Fibre-needle probe for imaging and sensing in deep tissue

6 April 2018:

A world-first tiny fibre-optic probe that can simultaneously measure temperature and sense deep inside the body has been reported by CNBP/IPAS researchers. According to lead author of the research, Dr Jiawen Li at the University of Adelaide, the probe may help researchers find better treatments to prevent drug-induced overheating of the brain, and potentially refine thermal treatment for cancers. Read the media release or click on the publication title below!

Journal: Optics Letters.

Publication title: Miniaturized single-fiber-based needle probe for combined imaging and sensing in deep tissue.

Authors: Jiawen Li, Erik Schartner, Stefan Musolino, Bryden C. Quirk, Rodney W. Kirk, Heike Ebendorff-Heidepriem, and Robert A. McLaughlin.

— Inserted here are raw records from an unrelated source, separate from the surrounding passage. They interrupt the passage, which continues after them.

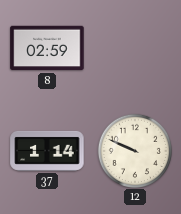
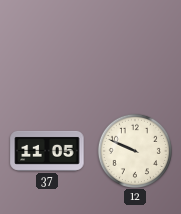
8: 02:59 -> none
37: 1:14 -> 11:05
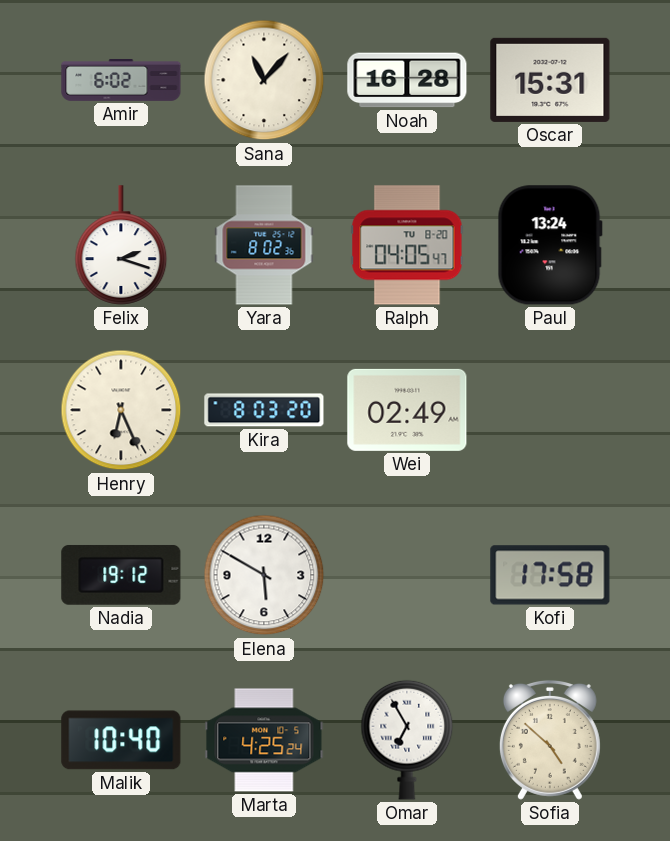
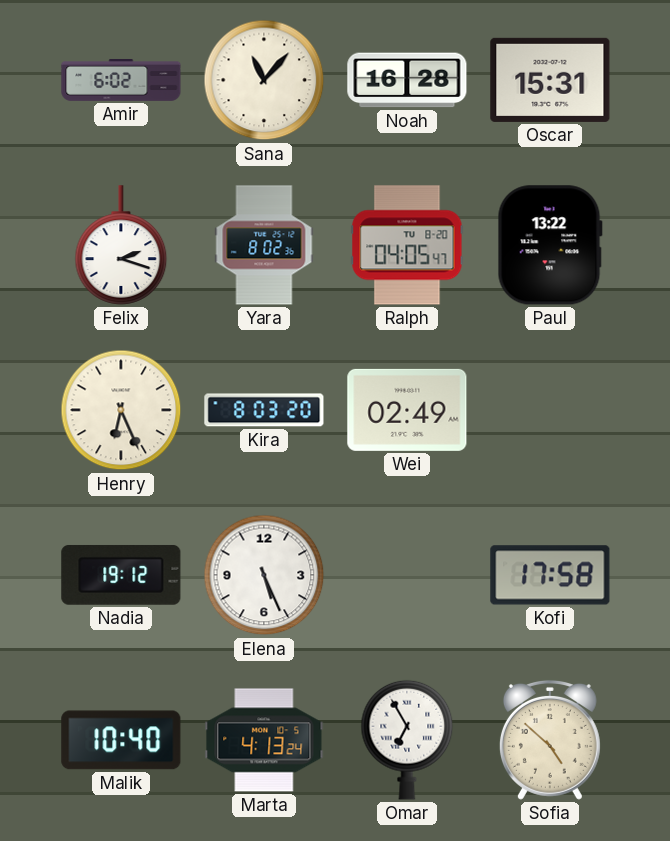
Paul: 13:24 -> 13:22
Elena: 5:50 -> 5:26
Marta: 4:25 -> 4:13
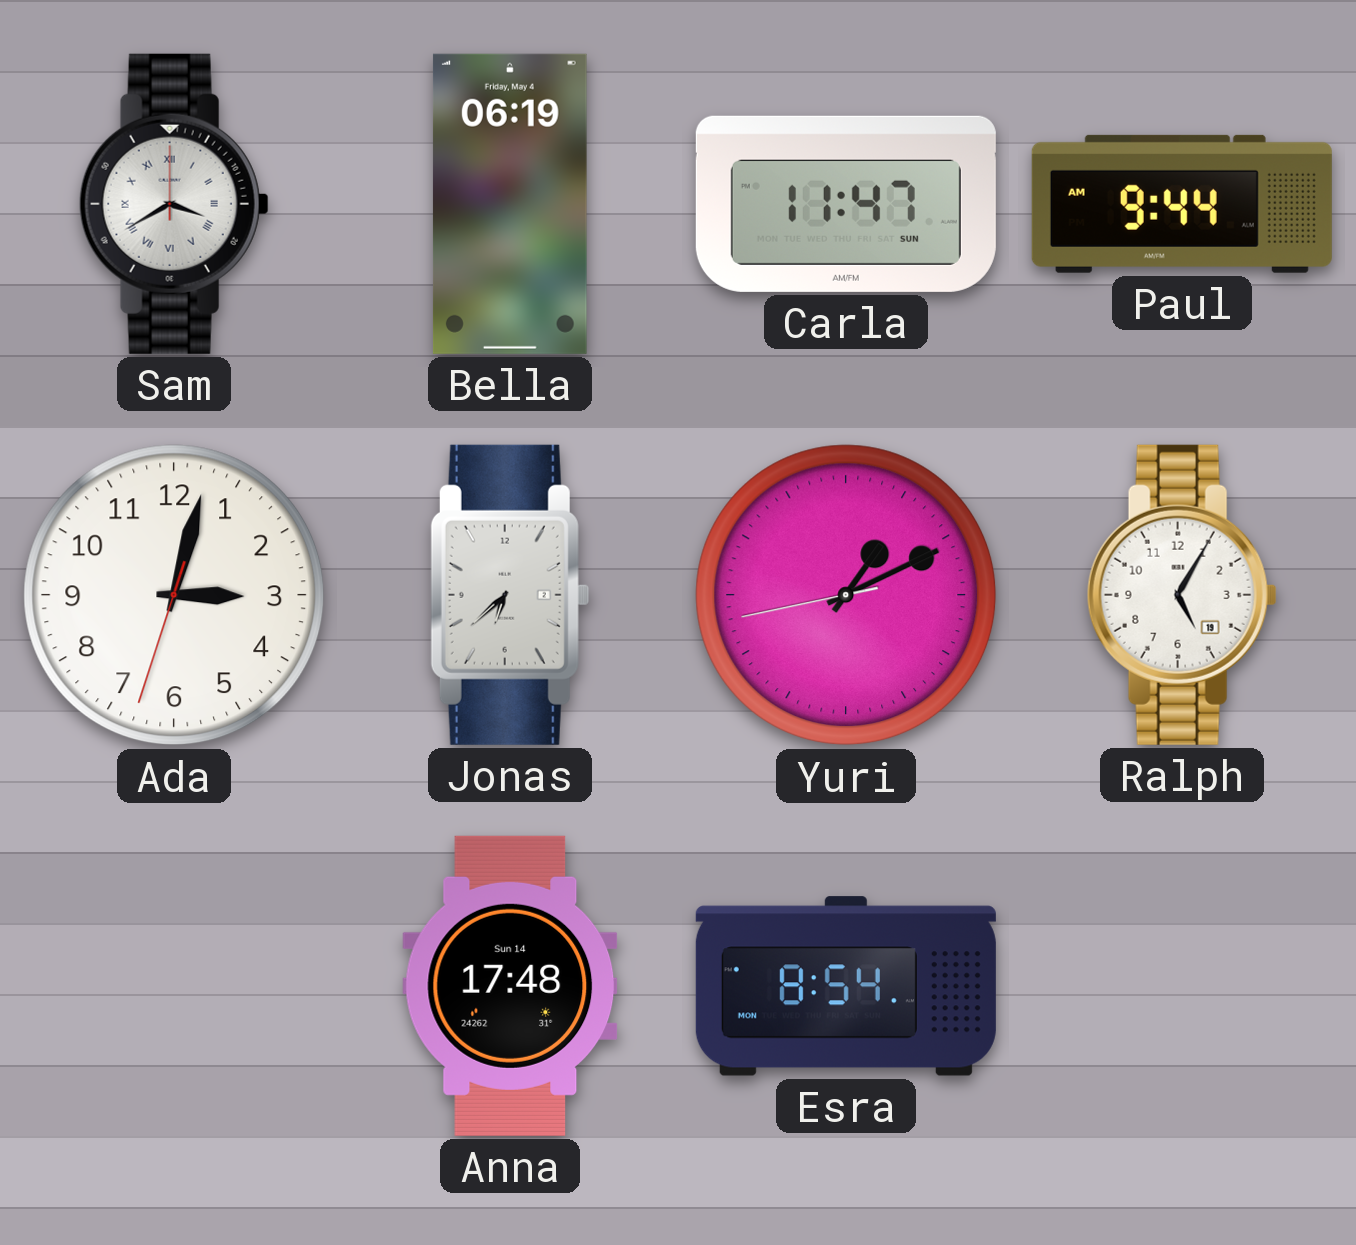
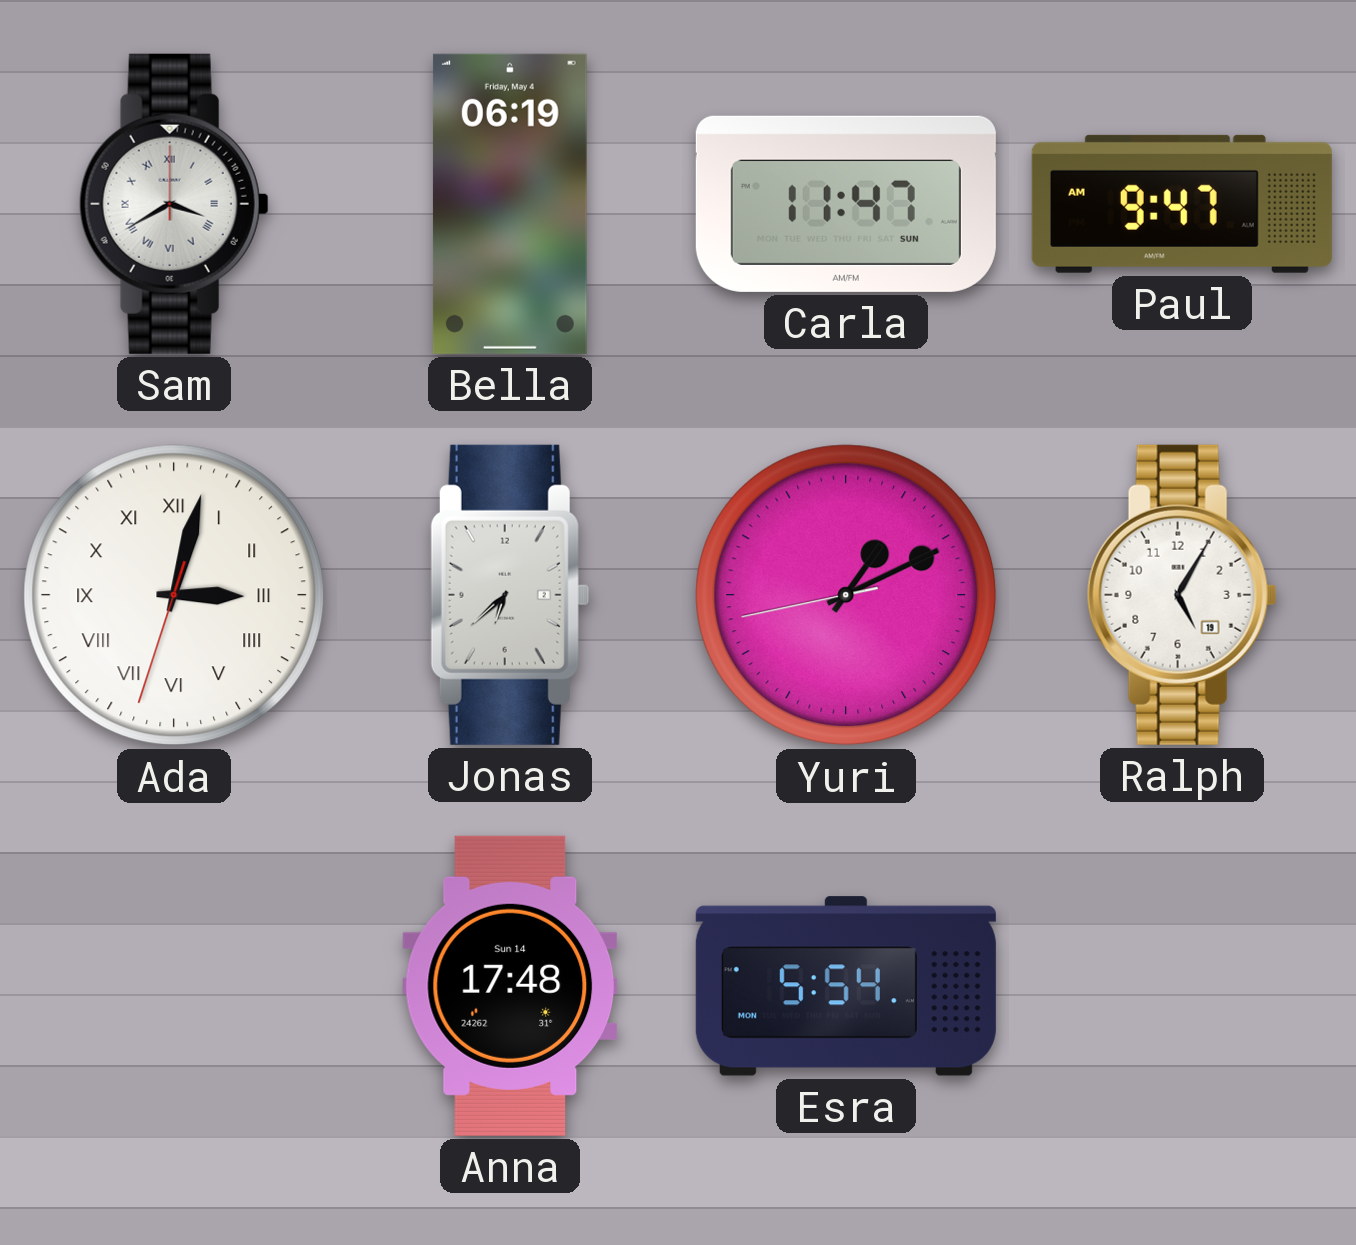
Paul: 9:44 -> 9:47
Ada numerals: Arabic -> Roman
Esra: 8:54 -> 5:54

Abstract: The ability to visualize structure while simultaneously measuring chemical or physical properties of a biological tissue has the potential to improve our understanding of complex biological processes. We report the first miniaturized single-fiber-based imaging+sensing probe capable of simultaneous optical coherence tomography (OCT) imaging and temperature sensing. An OCT lens is fabricated at the distal end of a double-clad fiber, including a thin layer of rare-earth-doped tellurite glass to enable temperature measurements. The high refractive index of the tellurite glass enables a common-path interferometer configuration for OCT, allowing easy exchange of probes for biomedical applications. The simultaneous imaging+sensing capability is demonstrated on rat brains.

Below – Dr Jiawen Li.

Understanding the role that sugars play

30 March 2018:

CNBP scientists Chris Ashwood (pictured) and Prof Nicki Packer at Macquarie University have shown that sugars with exactly the same chemical composition but slightly different structure break apart differently in their latest publication in the area of mass spectrometry. This work is their first step in automating sugar analysis, to understand the role sugars play in human disease.

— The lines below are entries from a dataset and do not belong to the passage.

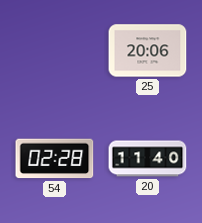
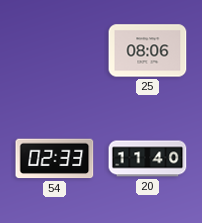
25: 20:06 -> 08:06
54: 02:28 -> 02:33
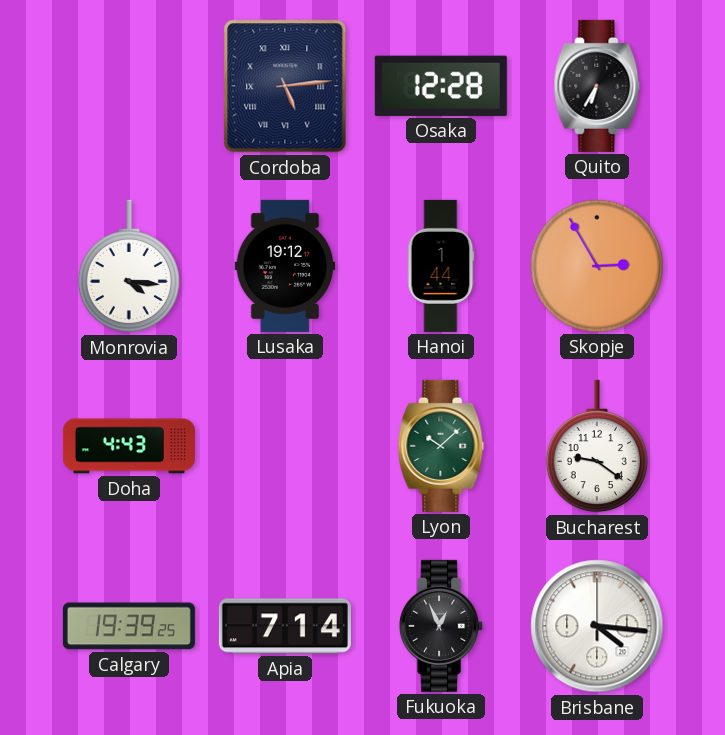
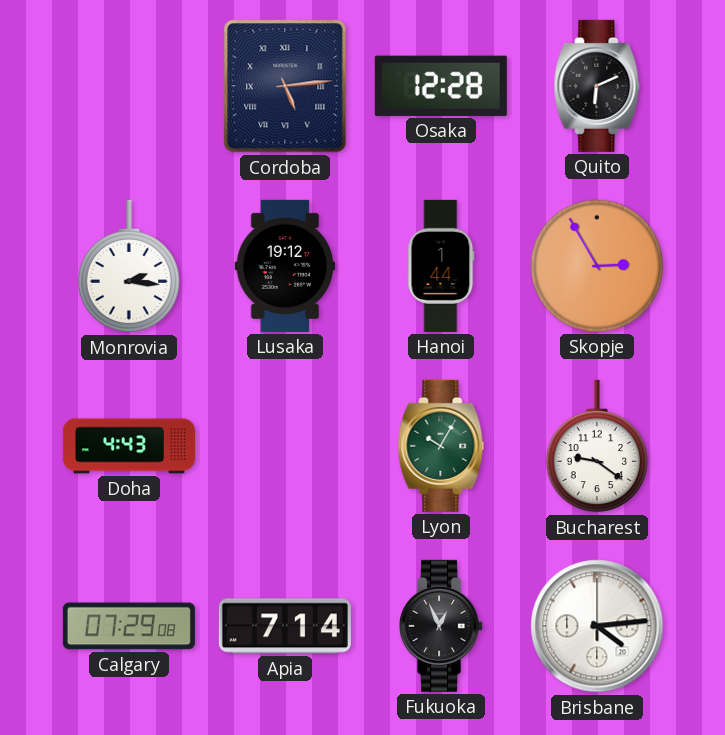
Quito: 6:35 -> 6:11
Monrovia: 4:16 -> 2:16
Lyon: 10:08 -> 10:05
Calgary: 19:39 -> 07:29
Brisbane: 4:16 -> 4:14
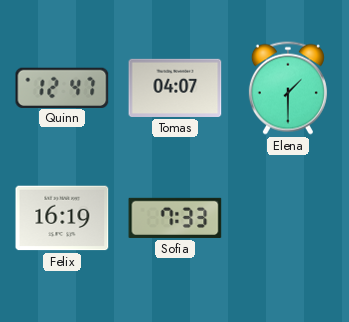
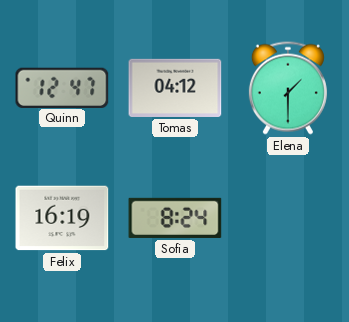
Tomas: 04:07 -> 04:12
Sofia: 7:33 -> 8:24
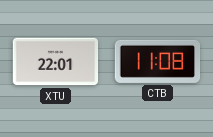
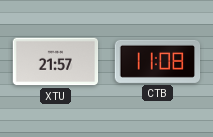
XTU: 22:01 -> 21:57
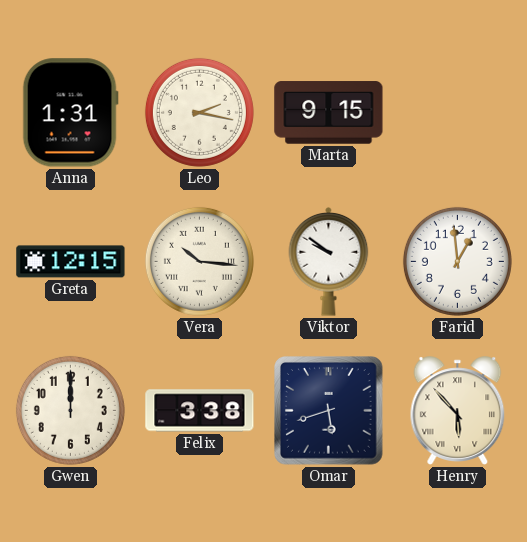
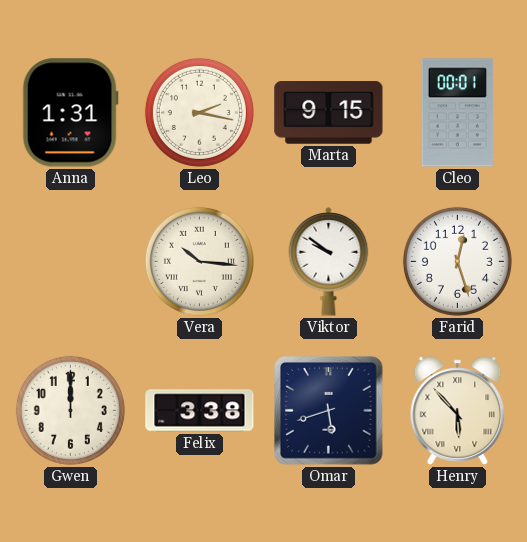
Cleo: none -> 00:01
Greta: 12:15 -> none
Farid: 12:59 -> 12:27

Journal: Journal of The American Society for Mass Spectrometry.

Publication title: Discrimination of Isomers of Released N- and O-Glycans Using Diagnostic Product Ions in Negative Ion PGC-LC-ESI-MS/MS.

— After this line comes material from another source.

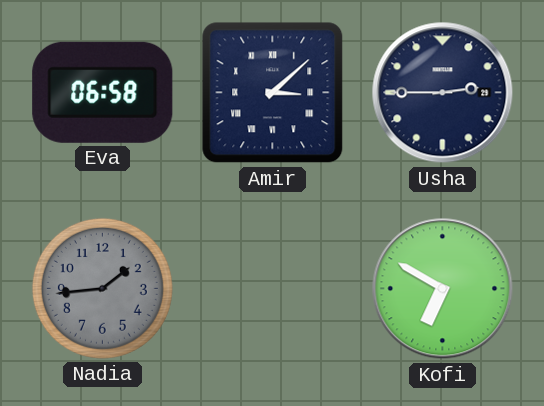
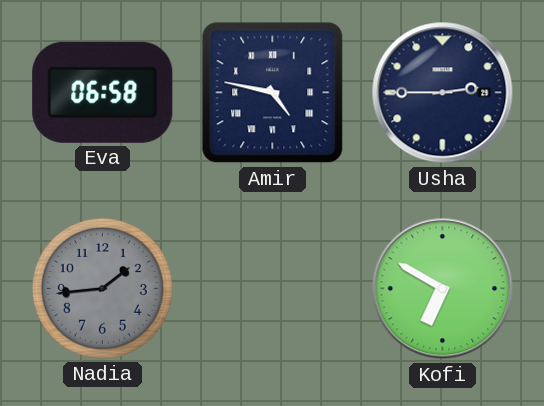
Amir: 3:08 -> 4:47
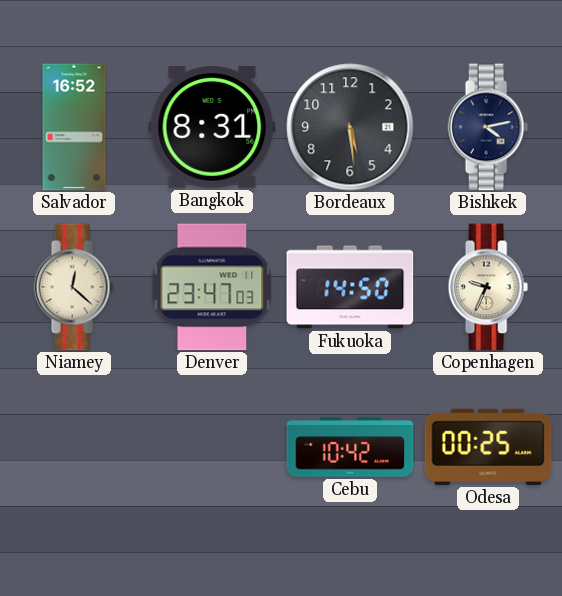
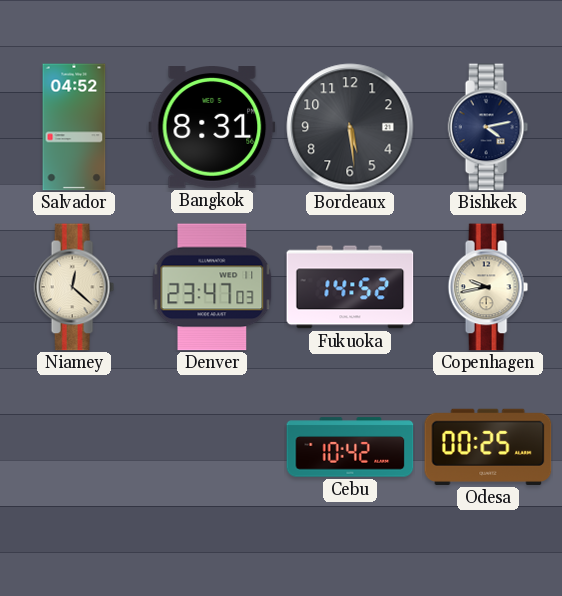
Salvador: 16:52 -> 04:52
Fukuoka: 14:50 -> 14:52
Copenhagen: 9:34 -> 9:43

Authors: Christopher Ashwood, Chi-Hung Lin, Morten Thaysen-Andersen, Nicolle H. Packer.

Abstract:
Profiling cellular protein glycosylation is challenging due to the presence of highly similar glycan structures that play diverse roles in cellular physiology. As the anomericity and the exact linkage type of a single glycosidic bond can influence glycan function, there is a demand for improved and automated methods to confirm detailed structural features and to discriminate between structurally similar isomers, overcoming a significant bottleneck in the analysis of data generated by glycomics experiments. We used porous graphitized carbon-LC-ESI-MS/MS to separate and detect released N- and O-glycan isomers from mammalian model glycoproteins using negative mode resonance activation CID-MS/MS. By interrogating similar fragment spectra from closely related glycan isomers that differ only in arm position and sialyl linkage, product fragment ions for discrimination between these features were discovered. Using the Skyline software, at least two diagnostic fragment ions of high specificity were validated for automated discrimination of sialylation and arm position in N-glycan structures, and sialylation in O-glycan structures, complementing existing structural diagnostic ions. These diagnostic ions were shown to be useful for isomer discrimination using both linear and 3D ion trap mass spectrometers when analyzing complex glycan mixtures from cell lysates. Skyline was found to serve as a useful tool for automated assessment of glycan isomer discrimination. This platform-independent workflow can potentially be extended to automate the characterization and quantitation of other challenging glycan isomers.